== WORK ORDER ==
Your answer must be the exact lines of the listing below that run from the line with "ut un accord avec le Togo" to the line with "материал многократно. Это", ends included, and no pictures.

== RECORDS FOR THIS EXERCISE ==
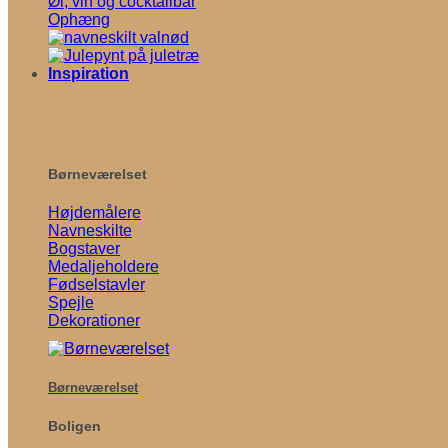
Øl, vin og cocktailbar
Ophæng
Inspiration
Børneværelset
Højdemålere
Navneskilte
Bogstaver
Medaljeholdere
Fødselstavler
Spejle
Dekorationer
Børneværelset
Boligen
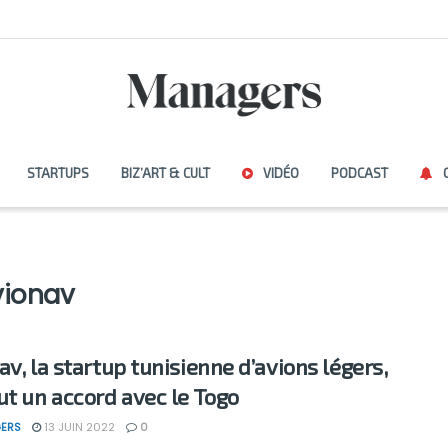
STARTUPS
BIZ’ART & CULT
VIDÉO
PODCAST
vionav
av, la startup tunisienne d’avions légers,
ut un accord avec le Togo
ERS
13 JUIN 2022
0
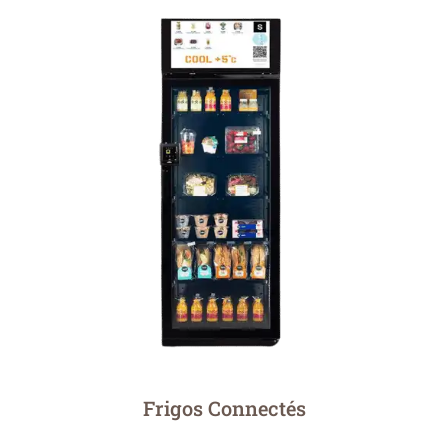
Caféterie
Pour profiter du réconfort d’un expresso de
qualité à toute heure de la journée, nous vous
proposons différents modèles de machines à
café professionnelles. Ils permettent de
préparer un café en grains ou à dosettes et
offrent souvent la possibilité de bénéficier d’un
large choix d’arômes susceptibles de satisfaire
les amateurs de café les plus exigeants.
Je Découvre
Frigos Connectés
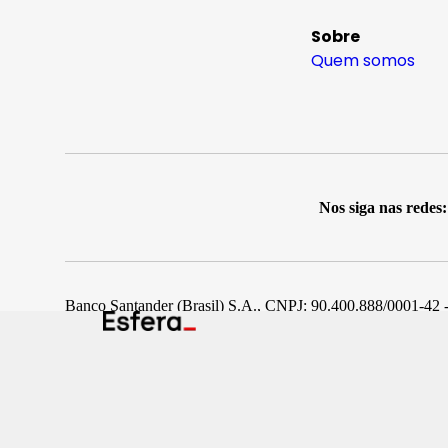
Sobre
Quem somos
Nos siga nas redes:
Banco Santander (Brasil) S.A., CNPJ: 90.400.888/0001-42 -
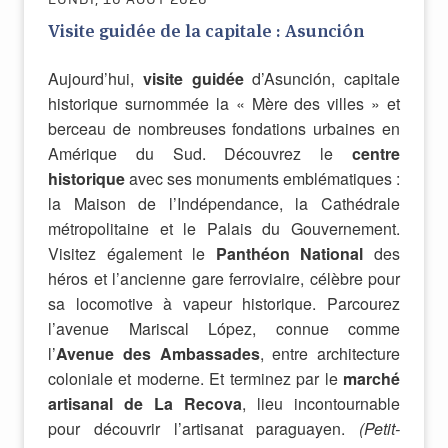
LUNDI, 10 AOÛT 2026
Visite guidée de la capitale : Asunción
Aujourd’hui,
visite guidée
d’Asunción, capitale
historique surnommée la « Mère des villes » et
berceau de nombreuses fondations urbaines en
Amérique du Sud. Découvrez le
centre
historique
avec ses monuments emblématiques :
la Maison de l’Indépendance, la Cathédrale
métropolitaine et le Palais du Gouvernement.
Visitez également le
Panthéon National
des
héros et l’ancienne gare ferroviaire, célèbre pour
sa locomotive à vapeur historique. Parcourez
l’avenue Mariscal López, connue comme
l’
Avenue des Ambassades
, entre architecture
coloniale et moderne. Et terminez par le
marché
artisanal de La Recova
, lieu incontournable
pour découvrir l’artisanat paraguayen.
(Petit-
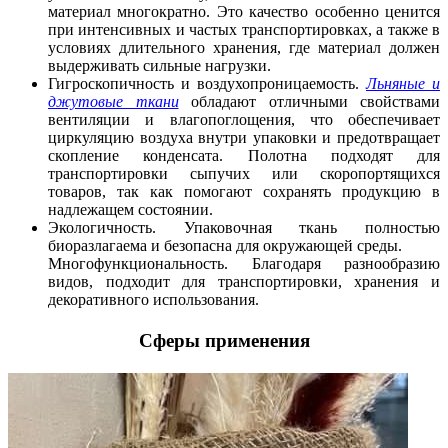
материал многократно. Это качество особенно ценится
при интенсивных и частых транспортировках, а также в
условиях длительного хранения, где материал должен
выдерживать сильные нагрузки.
Гигроскопичность и воздухопроницаемость.
Льняные и
джутовые ткани
обладают отличными свойствами
вентиляции и влагопоглощения, что обеспечивает
циркуляцию воздуха внутри упаковки и предотвращает
скопление конденсата. Полотна подходят для
транспортировки сыпучих или скоропортящихся
товаров, так как помогают сохранять продукцию в
надлежащем состоянии.
Экологичность. Упаковочная ткань полностью
биоразлагаема и безопасна для окружающей среды.
Многофункциональность. Благодаря разнообразию
видов, подходит для транспортировки, хранения и
декоративного использования.
Сферы применения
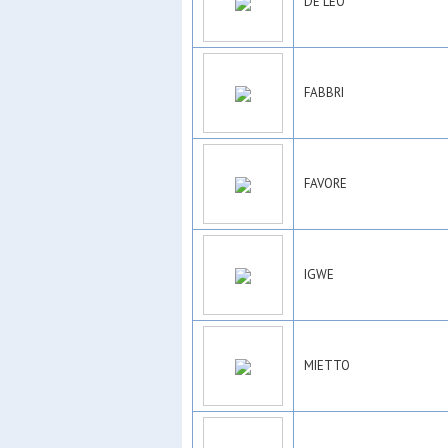
DE LEO
FABBRI
FAVORE
IGWE
MIETTO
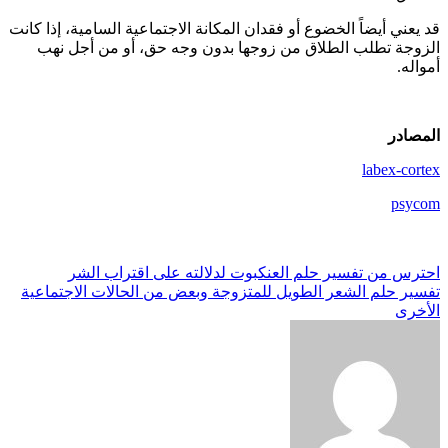
قد يعني أيضاً الخضوع أو فقدان المكانة الاجتماعية السامية، إذا كانت
الزوجة تطلب الطلاق من زوجها بدون وجه حق، أو من أجل نهب
أمواله.
المصادر
labex-cortex
psycom
تصفّح
احترس من تفسير حلم العنكبوت لدلالته على اقتراب الشر
تفسير حلم الشعر الطويل للمتزوجة وبعض من الحالات الاجتماعية
المقالات
الأخرى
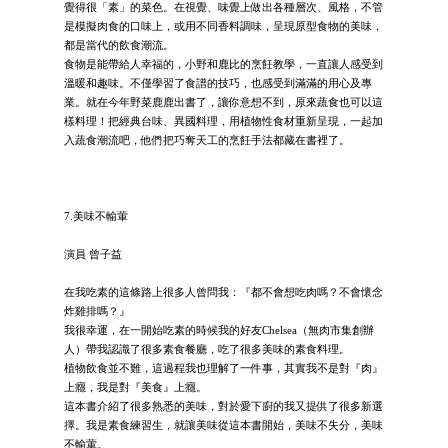
覺得很「素」的菜色。在視覺、味覺上做出各種層次、風格，不管
是模擬肉食的口味上，或用不同香料調味，呈現原型食物的美味，
都是當代的飲食潮流。
食物是能帶給人幸福的，小野和鹿比的烹飪教學，一直讓人感受到
溫暖和趣味。不僅學習了食譜的技巧，也感受到滿滿的用心及專
業。就在今年野菜鹿鹿出書了，讓你意想不到，原來蔬食也可以這
樣料理！把經典台味、異國料理，用植物性食材重新呈現，一起加
入蔬食潮流吧，他們把巧奪天工的烹飪手法都藏在書裡了。
7.美味不輸葷
演員 曾子益
在我吃素的這條路上很多人曾問我：『都不會想吃肉嗎？不會懷念
炸雞排嗎？』
我很幸運，在一開始吃素的時候我的好友Chelsea（無肉市集創辦
人）帶我認識了很多素食餐廳，吃了很多美味的素食料理。
植物飲食並不難，這過程我也理解了一件事，其實我不是對『肉』
上癮，我是對『美食』上癮。
這本書介紹了很多熟悉的美味，對於愛下廚的我又提供了很多新選
擇。我是素食練習生，就讓美味從這本書開始，美味不失分，美味
不輸葷。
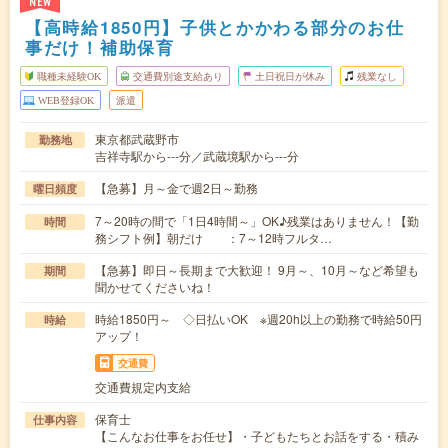
NEW
【高時給1850円】子供とかかわる部分のお仕
事だけ！補助保育
職種未経験OK
交通費別途支給あり
土日祝日が休み
残業なし
WEB登録OK
派遣
東京都武蔵野市
勤務地
吉祥寺駅から---分／武蔵境駅から---分
【急募】月～金で週2日～勤務
曜日頻度
7～20時の間で「1日4時間～」OK♪残業はありません！【勤
時間
務シフト例】朝だけ ：7～12時フルタ…
【急募】即日～長期まで大歓迎！ 9月～、10月～など希望も
期間
聞かせてくださいね！
時給1850円～ ◇日払いOK ※週20h以上の勤務で時給50円
時給
アップ！
交通費
交通費規定内支給
保育士
仕事内容
【こんなお仕事をお任せ】・子どもたちとお話をする・積み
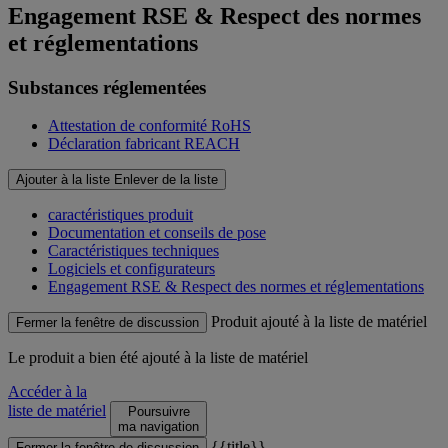
Engagement RSE & Respect des normes
et réglementations
Substances réglementées
Attestation de conformité RoHS
Déclaration fabricant REACH
Ajouter à la liste
Enlever de la liste
caractéristiques produit
Documentation et conseils de pose
Caractéristiques techniques
Logiciels et configurateurs
Engagement RSE & Respect des normes et réglementations
Produit ajouté à la liste de matériel
Fermer la fenêtre de discussion
Le produit
a bien été ajouté à la liste de matériel
Accéder à la
liste de matériel
Poursuivre
ma navigation
{{title}}
Fermer la fenêtre de discussion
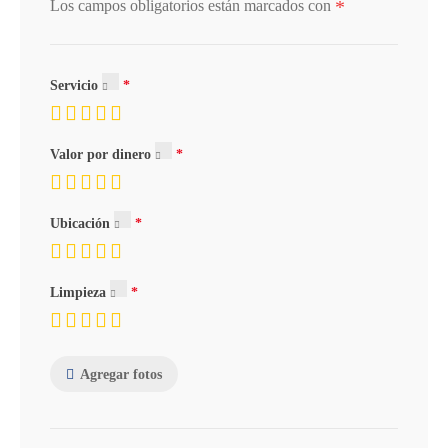
*
Los campos obligatorios están marcados con
Servicio
Valor por dinero
Ubicación
Limpieza
Agregar fotos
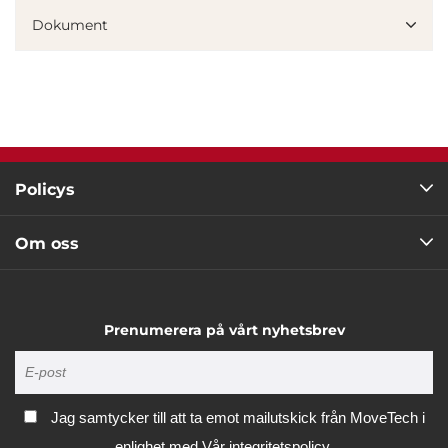
Dokument
Marknadsföring
Visa detaljer
Tillåt alla
Policys
Tillåt urval
Om oss
Avvisa
Prenumerera på vårt nyhetsbrev
Jag samtycker till att ta emot mailutskick från MoveTech i
enlighet med
Vår integritetspolicy.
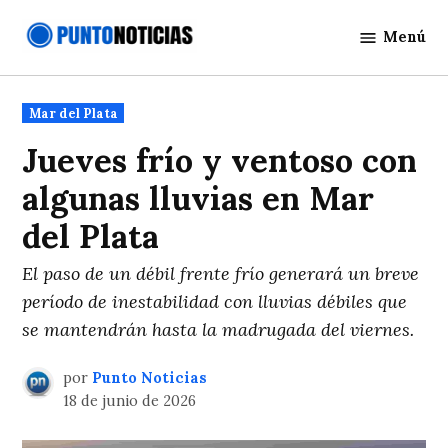
Saltar
Menú
al
Punto
contenido
Noticias
Publicado
Mar del Plata
en
Jueves frío y ventoso con
algunas lluvias en Mar
del Plata
El paso de un débil frente frío generará un breve
período de inestabilidad con lluvias débiles que
se mantendrán hasta la madrugada del viernes.
por
Punto Noticias
18 de junio de 2026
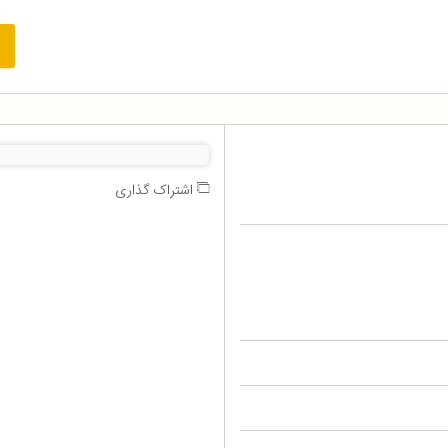
اشتراک گذاری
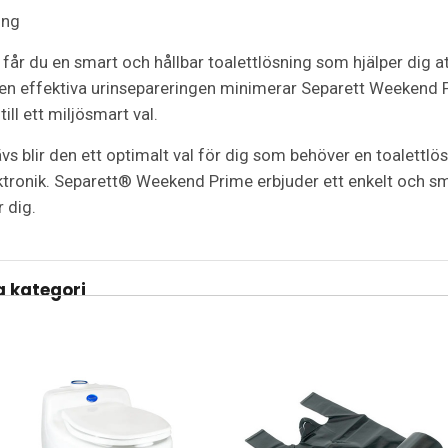
ing
 du en smart och hållbar toalettlösning som hjälper dig att 
 den effektiva urinsepareringen minimerar Separett Weeken
ill ett miljösmart val.
rävs blir den ett optimalt val för dig som behöver en toalettl
ektronik. Separett® Weekend Prime erbjuder ett enkelt och smi
r dig.
 kategori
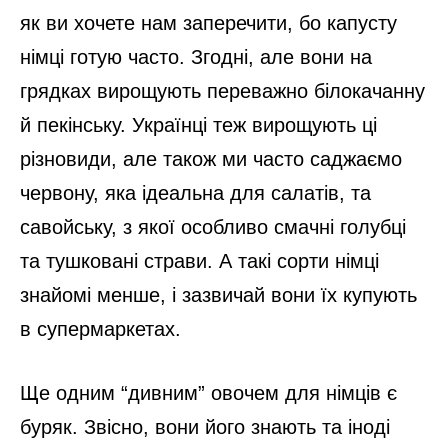
як ви хочете нам заперечити, бо капусту
німці готую часто. Згодні, але вони на
грядках вирощують переважно білокачанну
й пекінську. Українці теж вирощують ці
різновиди, але також ми часто саджаємо
червону, яка ідеальна для салатів, та
савойську, з якої особливо смачні голубці
та тушковані страви. А такі сорти німці
знайомі менше, і зазвичай вони їх купують
в супермаркетах.
Ще одним “дивним” овочем для німців є
буряк. Звісно, вони його знають та іноді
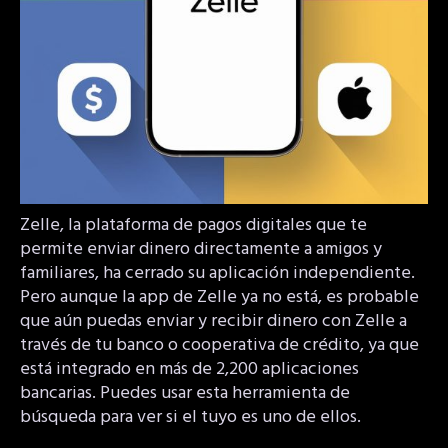
Zelle, la plataforma de pagos digitales que te
permite enviar dinero directamente a amigos y
familiares, ha cerrado su aplicación independiente.
Pero aunque la app de Zelle ya no está, es probable
que aún puedas enviar y recibir dinero con Zelle a
través de tu banco o cooperativa de crédito, ya que
está integrado en más de 2,200 aplicaciones
bancarias. Puedes usar esta herramienta de
búsqueda para ver si el tuyo es uno de ellos.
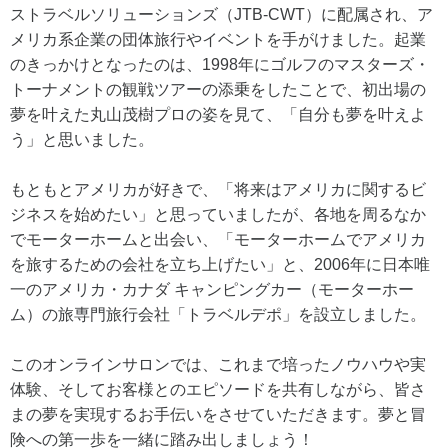
ストラベルソリューションズ（JTB-CWT）に配属され、ア
メリカ系企業の団体旅行やイベントを手がけました。起業
のきっかけとなったのは、1998年にゴルフのマスターズ・
トーナメントの観戦ツアーの添乗をしたことで、初出場の
夢を叶えた丸山茂樹プロの姿を見て、「自分も夢を叶えよ
う」と思いました。
もともとアメリカが好きで、「将来はアメリカに関するビ
ジネスを始めたい」と思っていましたが、各地を周るなか
でモーターホームと出会い、「モーターホームでアメリカ
を旅するための会社を立ち上げたい」と、2006年に日本唯
一のアメリカ・カナダ キャンピングカー（モーターホー
ム）の旅専門旅行会社「トラベルデポ」を設立しました。
このオンラインサロンでは、これまで培ったノウハウや実
体験、そしてお客様とのエピソードを共有しながら、皆さ
まの夢を実現するお手伝いをさせていただきます。夢と冒
険への第一歩を一緒に踏み出しましょう！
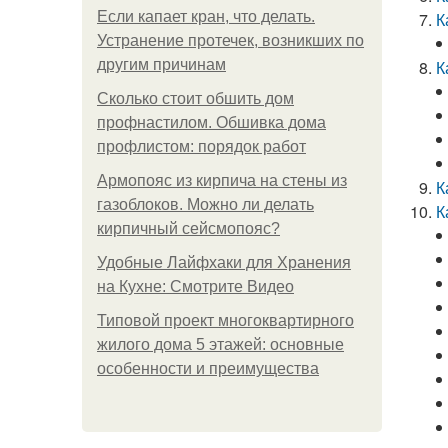
Если капает кран, что делать.
К
Устранение протечек, возникших по
другим причинам
К
Сколько стоит обшить дом
профнастилом. Обшивка дома
профлистом: порядок работ
Армопояс из кирпича на стены из
К
газоблоков. Можно ли делать
К
кирпичный сейсмопояс?
Удобные Лайфхаки для Хранения
на Кухне: Смотрите Видео
Типовой проект многоквартирного
жилого дома 5 этажей: основные
особенности и преимущества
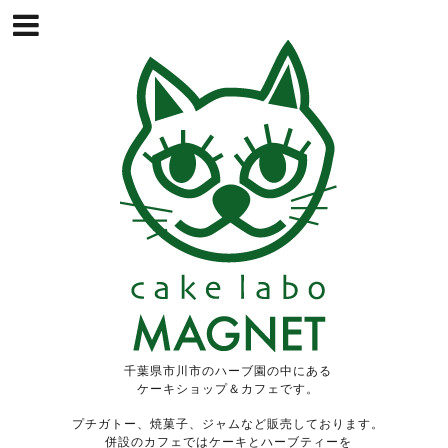
千葉県市川市のハーブ園の中にある
ケーキショップ＆カフェです。
プチガトー、焼菓子、ジャムなど販売しております。
併設のカフェではケーキとハーブティーを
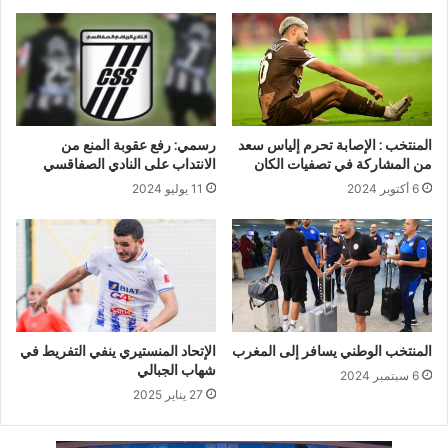
المنتخب : الإصابة تحرم إلياس سعد
رسمي: رفع عقوبة المنع من
من المشاركة في تصفيات الكان
الانتداب على النادي الصفاقسي
6 أكتوبر 2024
11 يوليو 2024
المنتخب الوطني يسافر إلى المغرب
الإتحاد المنستيري ينفي التفريط في
شهاب الجبالي
6 سبتمبر 2024
27 يناير 2025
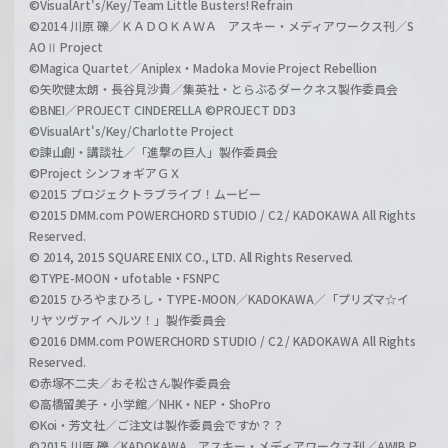
©VisualArt's/Key/Team Little Busters! Refrain
©2014 川原 礫／ＫＡＤＯＫＡＷＡ アスキー・メディアワークス刊／S
AOⅡ Project
©Magica Quartet／Aniplex・Madoka Movie Project Rebellion
©矢吹健太朗・長谷見沙貴／集英社・とらぶるダークネス製作委員会
©BNEI／PROJECT CINDERELLA ©PROJECT DD3
©VisualArt's/Key/Charlotte Project
©諫山創・講談社／「進撃の巨人」製作委員会
©Project シンフォギアＧＸ
©2015 プロジェクトラブライブ！ムービー
©2015 DMM.com POWERCHORD STUDIO / C2 / KADOKAWA All Rights
Reserved.
© 2014, 2015 SQUARE ENIX CO., LTD. All Rights Reserved.
©TYPE-MOON・ufotable・FSNPC
©2015 ひろやまひろし・TYPE-MOON／KADOKAWA／「プリズマ☆イ
リヤ ツヴァイ ヘルツ！」製作委員会
©2016 DMM.com POWERCHORD STUDIO / C2 / KADOKAWA All Rights
Reserved.
©赤塚不二夫／おそ松さん製作委員会
©高橋留美子・小学館／NHK・NEP・ShoPro
©Koi・芳文社／ご注文は製作委員会ですか？？
©2015 川原 礫／KADOKAWA アスキー・メディアワークス刊／AWIB P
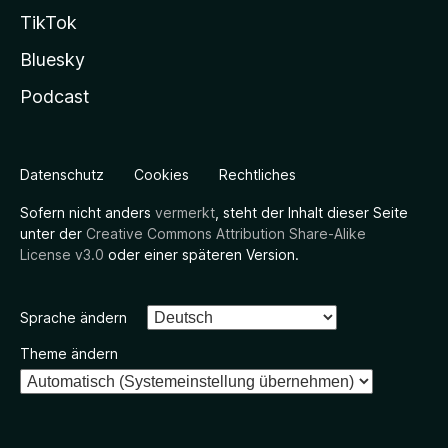
TikTok
Bluesky
Podcast
Datenschutz
Cookies
Rechtliches
Sofern nicht anders
vermerkt
, steht der Inhalt dieser Seite
unter der
Creative Commons Attribution Share-Alike
License v3.0
oder einer späteren Version.
Sprache ändern
Theme ändern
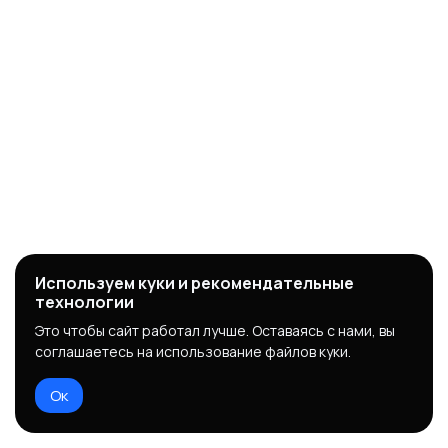
Используем куки и рекомендательные
технологии
Это чтобы сайт работал лучше. Оставаясь с нами, вы
соглашаетесь на использование файлов куки.
Ок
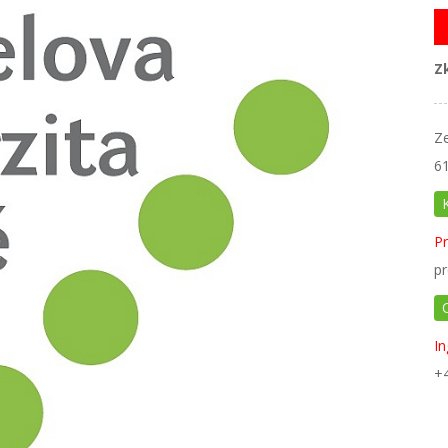
Z
Z
6
Pr
pr
In
+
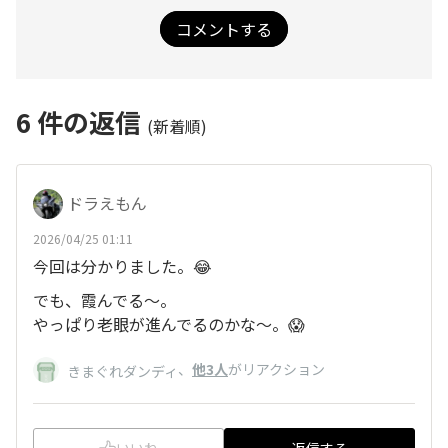
コメントする
6
件の返信
(新着順)
ドラえもん
2026/04/25 01:11
今回は分かりました。😂
でも、霞んでる〜。
やっぱり老眼が進んでるのかな〜。😱
、
他3人
がリアクション
きまぐれダンディ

== YOUR SOLUTION ==
ut un accord avec le Togo
ERS
13 JUIN 2022
0
Caféterie
Pour profiter du réconfort d’un expresso de
qualité à toute heure de la journée, nous vous
proposons différents modèles de machines à
café professionnelles. Ils permettent de
préparer un café en grains ou à dosettes et
offrent souvent la possibilité de bénéficier d’un
large choix d’arômes susceptibles de satisfaire
les amateurs de café les plus exigeants.
Je Découvre
Frigos Connectés
Sobre
Quem somos
Nos siga nas redes:
Banco Santander (Brasil) S.A., CNPJ: 90.400.888/0001-42 -
LUNDI, 10 AOÛT 2026
Visite guidée de la capitale : Asunción
Aujourd’hui,
visite guidée
d’Asunción, capitale
historique surnommée la « Mère des villes » et
berceau de nombreuses fondations urbaines en
Amérique du Sud. Découvrez le
centre
historique
avec ses monuments emblématiques :
la Maison de l’Indépendance, la Cathédrale
métropolitaine et le Palais du Gouvernement.
Visitez également le
Panthéon National
des
héros et l’ancienne gare ferroviaire, célèbre pour
sa locomotive à vapeur historique. Parcourez
l’avenue Mariscal López, connue comme
l’
Avenue des Ambassades
, entre architecture
coloniale et moderne. Et terminez par le
marché
artisanal de La Recova
, lieu incontournable
pour découvrir l’artisanat paraguayen.
(Petit-
материал многократно. Это качество особенно ценится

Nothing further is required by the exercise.